Secondary Indexes (2i)

One-paragraph summary: Introduce per-table local indexes, their storage interaction with SSTables, and high-level query flow and limitations.

In this chapter you will learn

How 2i are organized and stored
How queries flow through 2i to rows
Interactions with SSTables and filtering
Key limitations and trade-offs

Storage and Lifecycle

Secondary indexes (2i) are local, per-table indexes that map a non-primary-key column value to the base table’s primary key. In Cassandra 5.0, built-in 2i implementations attach to the table via the org.apache.cassandra.index.Index API and maintain their own index memtables and SSTables. They flush and compact independently of the base table, but reads ultimately retrieve rows from the base table’s Data.db.

The built-in implementation is CassandraIndex (internal name legacy_local_table), which is considered legacy in Cassandra 5.0; SAI is the recommended replacement for new indexes.

Index data model: value -> set of row identifiers (partition key plus clustering key as needed).
Storage: hidden, per-index SSTables managed by the index implementation. These files follow the table’s lifecycle (flush/compaction) but are separate artifacts.
Local scope: indexes do not span multiple nodes; coordinator nodes query relevant replicas and merge results.
Consistency: index updates are part of the base table mutation path; the base row remains the source of truth during reads.

Practical consequences:

Base-table SSTables remain authoritative. Index SSTables supply candidate row keys that must be validated against the base table.
Index compactions can lag base-table compactions; Cassandra reconciles during reads using timestamps/tombstones.

Query Flow

At read time, the coordinator consults the index to produce candidate primary keys, then fetches the corresponding rows from the base table. Non-indexed predicates are applied as filters on the fetched rows.
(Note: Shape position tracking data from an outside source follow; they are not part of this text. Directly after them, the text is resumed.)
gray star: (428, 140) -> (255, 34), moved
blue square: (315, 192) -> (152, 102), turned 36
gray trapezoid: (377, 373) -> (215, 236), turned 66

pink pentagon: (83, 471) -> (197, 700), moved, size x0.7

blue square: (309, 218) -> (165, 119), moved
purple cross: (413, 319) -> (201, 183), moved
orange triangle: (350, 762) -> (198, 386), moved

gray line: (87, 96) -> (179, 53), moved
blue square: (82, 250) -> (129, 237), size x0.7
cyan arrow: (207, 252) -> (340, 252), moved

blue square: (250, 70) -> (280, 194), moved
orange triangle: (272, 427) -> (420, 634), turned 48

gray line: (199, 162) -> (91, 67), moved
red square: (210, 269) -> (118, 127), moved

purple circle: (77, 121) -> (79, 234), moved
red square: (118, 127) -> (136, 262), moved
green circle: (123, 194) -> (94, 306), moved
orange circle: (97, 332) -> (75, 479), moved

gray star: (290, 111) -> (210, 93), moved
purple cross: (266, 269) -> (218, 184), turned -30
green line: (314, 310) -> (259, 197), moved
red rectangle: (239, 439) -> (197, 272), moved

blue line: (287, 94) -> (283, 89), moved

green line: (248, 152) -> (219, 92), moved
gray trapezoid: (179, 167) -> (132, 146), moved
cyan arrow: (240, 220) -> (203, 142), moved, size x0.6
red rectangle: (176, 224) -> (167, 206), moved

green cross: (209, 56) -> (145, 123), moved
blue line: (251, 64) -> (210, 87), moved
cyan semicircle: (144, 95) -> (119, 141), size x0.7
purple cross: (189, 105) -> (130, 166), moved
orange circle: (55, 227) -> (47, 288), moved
Tiny example (conceptual):

Table: users(id uuid PRIMARY KEY, email text, age int); 2i on email.
Query: SELECT id FROM users WHERE email = 'a@example.com' AND age >= 30;
Execution:
- 2i lookup yields candidate keys: {id1, id2, id3} for email='a@example.com'.
- Fetch rows from Data.db using the normal read path (Bloom -> Index -> Summary -> Data).
- Apply age >= 30 as a post-filter to the fetched rows.

Notes:

2i is best for moderate-to-high cardinality columns with selective predicates (equality or simple IN). Very low-cardinality columns can still cause large candidate sets and heavy filtering.
Range queries on arbitrary non-primary-key columns are not supported by classic 2i. Use SAI (Ch. 14) for efficient range/text/vector queries in 5.0.

Caching and Memory Behavior

Index readers maintain small in-memory structures (e.g., open file handles, minimal metadata). Hot partitions benefit primarily from OS page cache rather than bespoke 2i caching.
Expect memory usage to be dominated by OS caching of index/base SSTables; application-level caches for 2i are minimal compared to SAI.
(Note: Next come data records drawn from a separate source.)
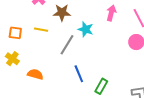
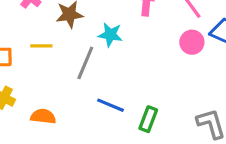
blue line: (79, 74) -> (111, 105), turned -36

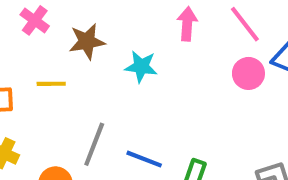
gray line: (85, 63) -> (94, 144), moved

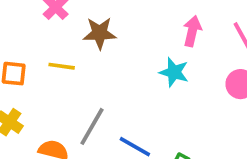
cyan star: (141, 67) -> (174, 72), moved

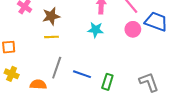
yellow line: (62, 66) -> (52, 37), moved

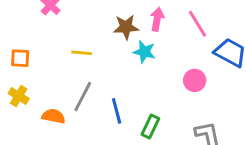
brown star: (51, 16) -> (126, 27), moved
pink circle: (133, 29) -> (195, 80), moved
blue line: (82, 74) -> (117, 111), turned 48

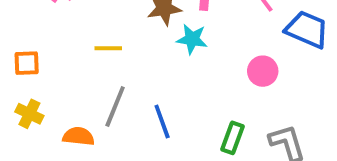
green rectangle: (150, 127) -> (233, 138), moved

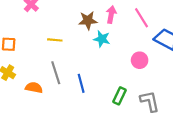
gray line: (115, 107) -> (56, 73), turned -45

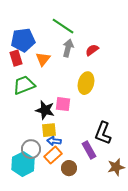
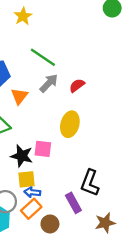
gray arrow: (68, 48) -> (49, 83), turned 30

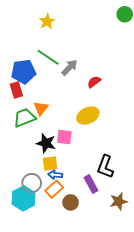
green line: (43, 57) -> (48, 57), moved
gray arrow: (49, 83) -> (70, 67), moved
orange triangle: (19, 96) -> (41, 108), moved
yellow ellipse: (70, 124) -> (88, 116), turned 50

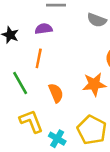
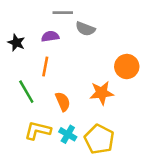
gray semicircle: (97, 20) -> (85, 29), moved
yellow L-shape: (31, 121) -> (38, 131), turned -55
cyan cross: (57, 139) -> (68, 134), moved

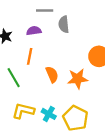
gray semicircle: (85, 29) -> (64, 24), turned 63
orange semicircle: (63, 102) -> (52, 74), moved

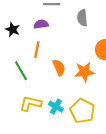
gray semicircle: (64, 24) -> (82, 18), moved

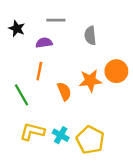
black star: (13, 29) -> (17, 28), moved
orange star: (84, 72) -> (90, 81), moved

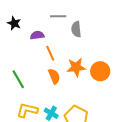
gray line: (56, 20) -> (58, 16), moved
orange line: (39, 71) -> (50, 53), moved, turned -35
orange circle: (116, 71) -> (100, 71), moved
Compaction of Index Segments

2i SSTables compact along with their own index files. Merging removes deleted/tombstoned entries and consolidates postings.
Lag between base and index compactions can cause temporary read amplification; correctness is maintained by timestamps and validation against base rows.

Corruption and Error Handling

If an index SSTable is corrupted, reads fall back to base-table scanning for affected predicates or surface an error depending on failure policy. Operators should run validation tools and rebuild the index if necessary.
The base table remains authoritative; index corruption does not corrupt base data.

Complexity Notes

Equality lookup in 2i: O(log S + K) per segment (binary search/lookup plus iterating K candidates), where S is index segment size.
Fetch/validation from base SSTables follows normal read-path complexity (see Ch. 10-12). Overall cost scales with candidate set size.

Key Takeaways

2i are local, per-index SSTables that map values to primary keys; base table remains authoritative.
Reads consult the index to produce candidate keys, then fetch and filter base rows.
Works well for selective equality (and small IN) predicates; avoid low-cardinality columns.
2i lifecycle (flush/compact) is independent but coordinated with the table’s write path.
Prefer SAI for range, LIKE, and vector searches in Cassandra 5.0.

References

Cassandra 5.0.8
- Index API: org.apache.cassandra.index.Index — https://github.com/apache/cassandra/blob/cassandra-5.0.8/src/java/org/apache/cassandra/index/Index.java
- Built-in 2i base (legacy): org.apache.cassandra.index.internal.CassandraIndex — https://github.com/apache/cassandra/blob/cassandra-5.0.8/src/java/org/apache/cassandra/index/internal/CassandraIndex.java
- Keys searcher: org.apache.cassandra.index.internal.keys.KeysSearcher — https://github.com/apache/cassandra/blob/cassandra-5.0.8/src/java/org/apache/cassandra/index/internal/keys/KeysSearcher.java
- Composites searcher: org.apache.cassandra.index.internal.composites.CompositesSearcher — https://github.com/apache/cassandra/blob/cassandra-5.0.8/src/java/org/apache/cassandra/index/internal/composites/CompositesSearcher.java

For implementation details, see Appendix C.